Not everyone has that luxury. My husband's mother died suddenly and we had a short time in which to sell her house and clear everything out. That was easier in the long run maybe, but much harder in the short term.
Dealing with my Mom's clothes was maybe harder than the makeup because she loved clothes shopping and loved having a variety to choose from, having grown up with so little and having to share everything with 7 siblings. She looked so pretty in blue, so it was especially hard to bag up the blue items. Obviously those who'd wanted certain things already took them, myself included. Call it silly if you want, but when I came home for her funeral, I was at her house and took a casual outfit I'd seen her wear often around the house, just jeans and a top, but it reminded me so much of seeing her walk in the room, feed the cats, sit down, and drink her tea. And I may look at it once a year, and that might seem pointless. But it gives me peace to know I have it.
And I can give away the rest, knowing she'd want them given to someone who needs them. She was the most generous, selfless person I know, who deserved so much more than she experienced on this planet.
The hardest thing about this, the only really hard thing, was finding the new baby card she'd set aside to send to my husband and I when our daughter was born. She was born on my Mom's birthday, but they'd never got a chance to meet.

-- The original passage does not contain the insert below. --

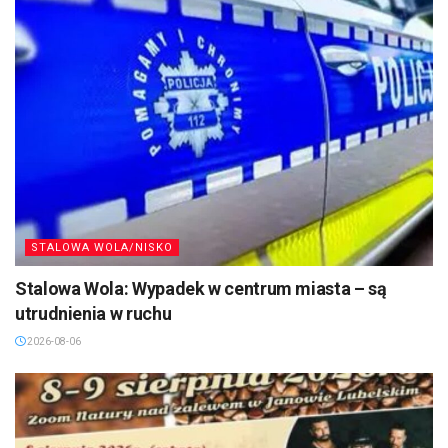
STALOWA WOLA/NISKO
Stalowa Wola: Wypadek w centrum miasta – są
utrudnienia w ruchu
2026-08-06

The card came home with me. I don't care that Mom didn't write a message inside; she'd picked it out before our daughter had been born and set it aside. She wasn't well enough at the time to fill it out and send it. But it still means the world to me. I miss you more than ever, Mom. You're not here, in these material things, but they bring me back in an instant to when you were. I'm keeping all I need, and letting the rest go. I hope you don't mind that it's taken this long.